Subject for Ph.D. and PostDoc (Security and Performance of distributed computing facilities)
- Certified Security and Blockchain-based Trust for network integrated Internet of Things (IoT)
- Energy-aware management of Ultrascale Computing Platforms
Subject for Masters (AI and Fault-Tolerance in High Performance Computing)
- Performance evaluation and prediction of Machine/Deep Learning frameworks in large-scale HPC environment
- Optimization and Fault-Tolerance of MPI runs using the MVAPICH suite
Subject for Bachelor (Large-scale management of complex IT systems)
We have several background tasks linked to the large-scale management of IT [computing] systems that could lead to subjects.
At this level, the candidate will be required to acquire or complete his/her skills on administrating Linux systems in a secure way. This involves the extensive use of various DevOps tools such as Ansible, Puppet, Vagrant, Git to cite just a few.

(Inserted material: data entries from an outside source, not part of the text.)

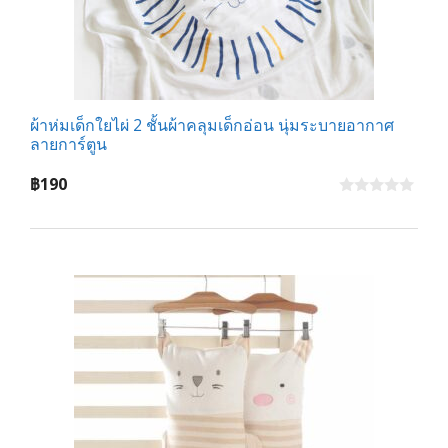
ผ้าห่มเด็กใยไผ่ 2 ชั้นผ้าคลุมเด็กอ่อน นุ่มระบายอากาศ
ลายการ์ตูน
฿
190
0
o
u
t
o
f
5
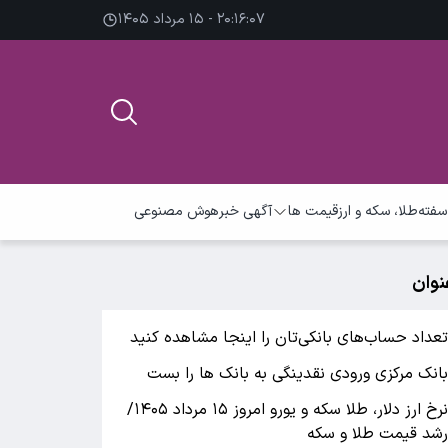
۲۰:۱۶:۰۷ - ۱۵ مرداد ۱۴۰۵
سفته
طلا، سکه و ارز
قیمت ها
آگهی خبر
هوش مصنوعی
نوان
عداد حساب‌های بانکی‌تان را اینجا مشاهده کنید
انک مرکزی ورودی نقدینگی به بانک ها را بست
نرخ ارز دلار، طلا سکه و یورو امروز ۱۵ مرداد ۱۴۰۵/
شد قیمت طلا و سکه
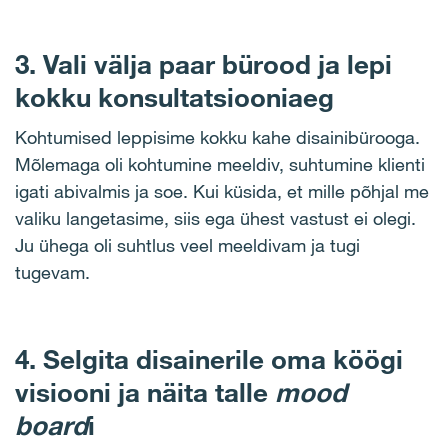
3. Vali välja paar bürood ja lepi
kokku konsultatsiooniaeg
Kohtumised leppisime kokku kahe disainibürooga.
Mõlemaga oli kohtumine meeldiv, suhtumine klienti
igati abivalmis ja soe. Kui küsida, et mille põhjal me
valiku langetasime, siis ega ühest vastust ei olegi.
Ju ühega oli suhtlus veel meeldivam ja tugi
tugevam.
4. Selgita disainerile oma köögi
visiooni ja näita talle
mood
board
i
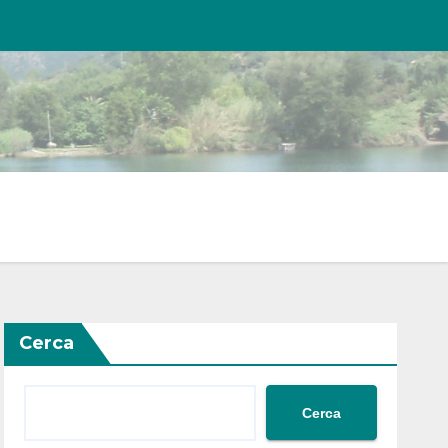
Cerca
Cerca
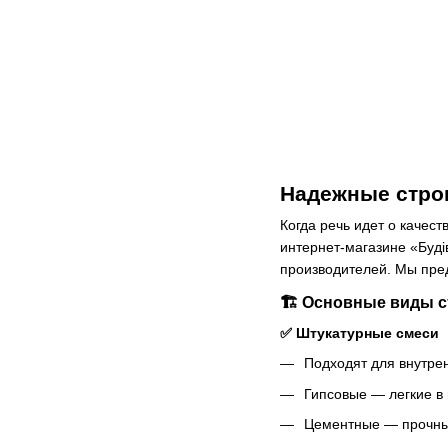
Надежные стро
Когда речь идет о качес
интернет-магазине «Буд
производителей. Мы пред
🏗 Основные виды 
✅ Штукатурные смеси
Подходят для внутре
Гипсовые — легкие в
Цементные — прочные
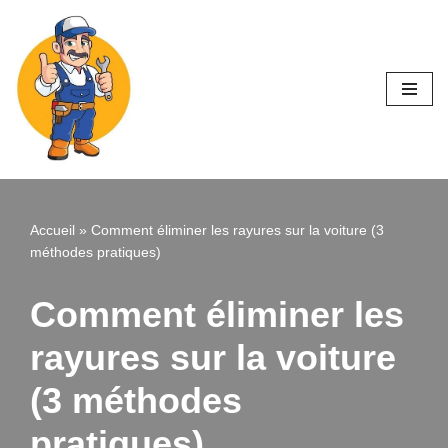
Aller
au
contenu
Accueil
»
Comment éliminer les rayures sur la voiture (3
méthodes pratiques)
Comment éliminer les
rayures sur la voiture
(3 méthodes
pratiques)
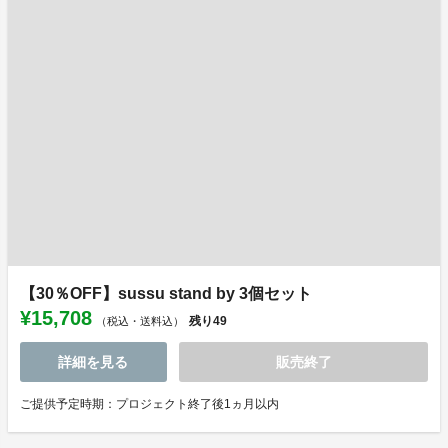
【30％OFF】sussu stand by 3個セット
¥15,708
残り
49
（税込・送料込）
詳細を見る
販売終了
ご提供予定時期：プロジェクト終了後1ヵ月以内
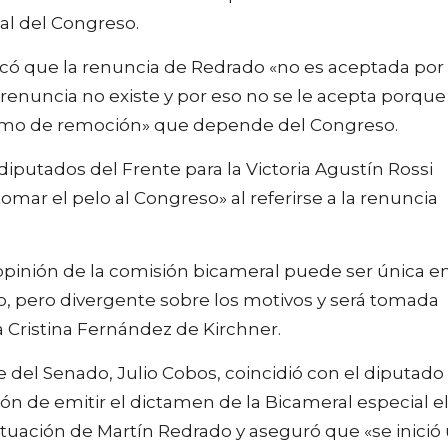
al del Congreso.
icó que la renuncia de Redrado «no es aceptada por 
 renuncia no existe y por eso no se le acepta porque
smo de remoción» que depende del Congreso.
diputados del Frente para la Victoria Agustín Rossi
mar el pelo al Congreso» al referirse a la renuncia
a opinión de la comisión bicameral puede ser única e
vo, pero divergente sobre los motivos y será tomada
 Cristina Fernández de Kirchner.
e del Senado, Julio Cobos, coincidió con el diputado
ión de emitir el dictamen de la Bicameral especial e
ituación de Martín Redrado y aseguró que «se inició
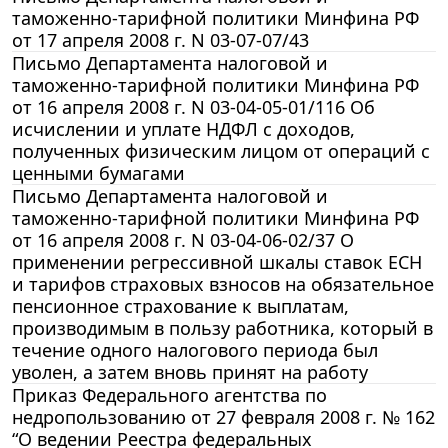
таможенно-тарифной политики Минфина РФ
от 17 апреля 2008 г. N 03-07-07/43
Письмо Департамента налоговой и
таможенно-тарифной политики Минфина РФ
от 16 апреля 2008 г. N 03-04-05-01/116 Об
исчислении и уплате НДФЛ с доходов,
полученных физическим лицом от операций с
ценными бумагами
Письмо Департамента налоговой и
таможенно-тарифной политики Минфина РФ
от 16 апреля 2008 г. N 03-04-06-02/37 О
применении регрессивной шкалы ставок ЕСН
и тарифов страховых взносов на обязательное
пенсионное страхование к выплатам,
производимым в пользу работника, который в
течение одного налогового периода был
уволен, а затем вновь принят на работу
Приказ Федерального агентства по
недропользованию от 27 февраля 2008 г. № 162
“О ведении Реестра федеральных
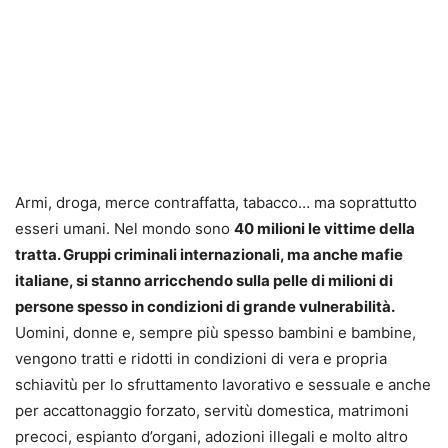
Armi, droga, merce contraffatta, tabacco… ma soprattutto
esseri umani. Nel mondo sono
40 milioni le vittime della
tratta. Gruppi criminali internazionali, ma anche mafie
italiane, si stanno arricchendo sulla pelle di milioni di
persone spesso in condizioni di grande vulnerabilità.
Uomini, donne e, sempre più spesso bambini e bambine,
vengono tratti e ridotti in condizioni di vera e propria
schiavitù per lo sfruttamento lavorativo e sessuale e anche
per accattonaggio forzato, servitù domestica, matrimoni
precoci, espianto d’organi, adozioni illegali e molto altro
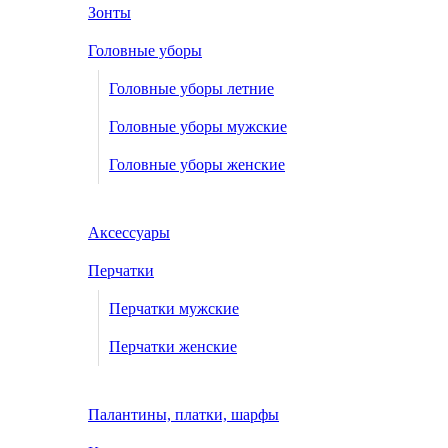
Зонты
Головные уборы
Головные уборы летние
Головные уборы мужские
Головные уборы женские
Аксессуары
Перчатки
Перчатки мужские
Перчатки женские
Палантины, платки, шарфы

Kindly consider submitting your application under the form of files in electronic version (PDF) (not word!). Your application should be written in English, and include at least the following documents:
- letter of motivation,
- detailed curriculum vitae,
- certified copies of degree certificates including a transcript of courses taken (with grades),
- the names and contact details of three referees
The University of Luxembourg (UL) actively seeks qualified applications from those in under-represented communities in an effort to maintain a diverse workforce. UL is committed to providing equal opportunity for all employees and applicants for employment and does not discriminate on the basis of race, age, creed, colour, religion, national origin or ancestry, sex, gender, disability, veteran status, genetic information, sexual orientation, gender identity or expression, or pregnancy. Whatever your intersection of identities, you are welcome at the University of Luxembourg. We are committed to inclusivity and promoting an equitable environment that values and respects the uniqueness of all members of our organization. Applications will be handled in the strictest confidence.